Según el estudio de Caracterización de la Agricultura Familiar Paraguaya, elaborado a partir de los datos del Censo Agropecuario Nacional 2022, el 82% de los productores están asociados a alguna organización, lo que evidencia su protagonismo en los espacios de articulación y cooperación rural. La participación...
15 Dic Fortalecer el asociativismo es clave para la agricultura familiar
Según el estudio de Caracterización de la Agricultura Familiar Paraguaya, elaborado a partir de los datos del Censo Agropecuario Nacional 2022, el 82% de los productores están asociados a alguna organización, lo que evidencia su protagonismo en los espacios de articulación y cooperación rural.

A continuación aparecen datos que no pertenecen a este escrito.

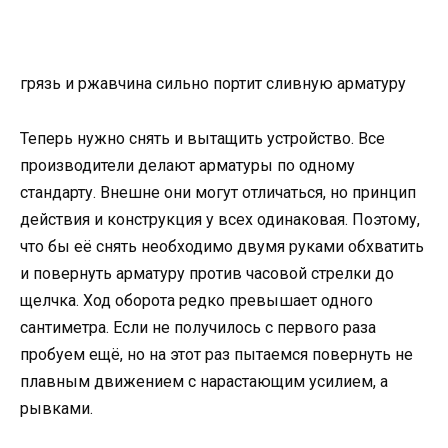
грязь и ржавчина сильно портит сливную арматуру
Теперь нужно снять и вытащить устройство. Все
производители делают арматуры по одному
стандарту. Внешне они могут отличаться, но принцип
действия и конструкция у всех одинаковая. Поэтому,
что бы её снять необходимо двумя руками обхватить
и повернуть арматуру против часовой стрелки до
щелчка. Ход оборота редко превышает одного
сантиметра. Если не получилось с первого раза
пробуем ещё, но на этот раз пытаемся повернуть не
плавным движением с нарастающим усилием, а
рывками.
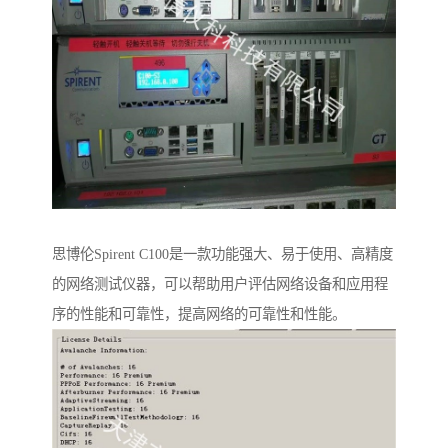
思博伦Spirent C100是一款功能强大、易于使用、高精度
的网络测试仪器，可以帮助用户评估网络设备和应用程
序的性能和可靠性，提高网络的可靠性和性能。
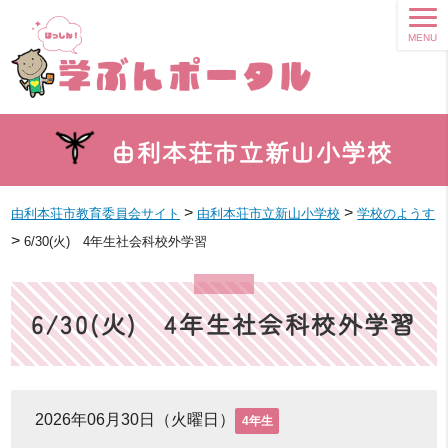
MENU
由利本荘市立新山小学校
>
>
由利本荘市教育委員会サイト
由利本荘市立新山小学校
学校のようす
>
6/30(火) 4年生社会科校外学習
6/30(火) 4年生社会科校外学習
2026年06月30日（火曜日）
4年生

La participación de las fincas de la agricultura familiar en organizaciones comunitarias y productivas revela un papel decisivo en su consolidación, ya que esta participación refleja un tejido social activo, donde las fincas encuentran en la organización una herramienta para enfrentar desafíos productivos, económicos y territoriales.
En relación al tipo de asociación, el estudio muestra que el 49% de las fincas organizadas lo hacen a través de comités o comisiones vecinales.
Estas instancias, aunque semiformales, cumplen funciones clave para la articulación de asistencia técnica, gestión de insumos y, en muchos casos, sirven como plataformas de representación ante instituciones públicas.
Su mayor fortaleza radica en la flexibilidad y la cercanía con las dinámicas locales. Sin embargo, el informe advierte también sobre sus límites, ya que se observó una falta de sostenibilidad institucional, el escaso acceso a financiamiento formal y la ausencia de herramientas jurídicas que les permitan escalar hacia modelos más sólidos de comercialización o industrialización.
Un 34% de las fincas participa en asociaciones o federaciones de productores, organizaciones más consolidadas que cuentan con personería jurídica, estatutos y estructuras internas definidas. Su crecimiento representa un paso importante hacia la formalización y el fortalecimiento económico del sector.
En un nivel menor de participación aparece el cooperativismo, con el 13% de participación. Aunque este modelo es reconocido por su potencial para mejorar el acceso al crédito, promover la compra conjunta de insumos y dinamizar procesos de transformación y comercialización, su presencia es aún limitada.
El material insta a revitalizar el cooperativismo, mediante políticas públicas, formación de liderazgos y mecanismos de control transparente, que sería clave para mejorar la posición del agricultor familiar en la cadena de valor.
En conjunto, los datos muestran una agricultura familiar activa, organizada y con fuerte arraigo territorial, pero que aún enfrenta desafíos estructurales para consolidar modelos asociativos más robustos.
El informe llama a fortalecer estas formas de organización, desde los comités hasta las cooperativas, como camino indispensable para impulsar un desarrollo rural más equitativo, sostenible e inclusivo.